START DATA FOR REVIEW

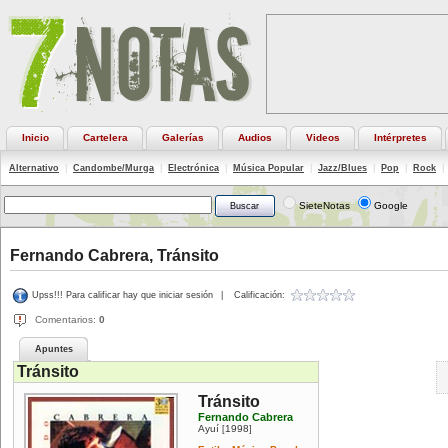
Inicio
Cartelera
Galerías
Audios
Videos
Intérpretes
Alternativo
|
Candombe/Murga
|
Electrónica
|
Música Popular
|
Jazz/Blues
|
Pop
|
Rock
|
SieteNotas
Google
Fernando Cabrera, Tránsito
Upss!!! Para calificar hay que iniciar sesión
|
Calificación:
Comentarios:
0
Apuntes
Tránsito
Tránsito
Fernando Cabrera
Ayuí
1998
[
]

END DATA FOR REVIEW

◆ PROBLEM STATEMENT ◆
Which lines of the data contain the string "Fernando"? Copy each one.

◆ REPLY TO THE EXERCISE ◆
Fernando Cabrera, Tránsito
Fernando Cabrera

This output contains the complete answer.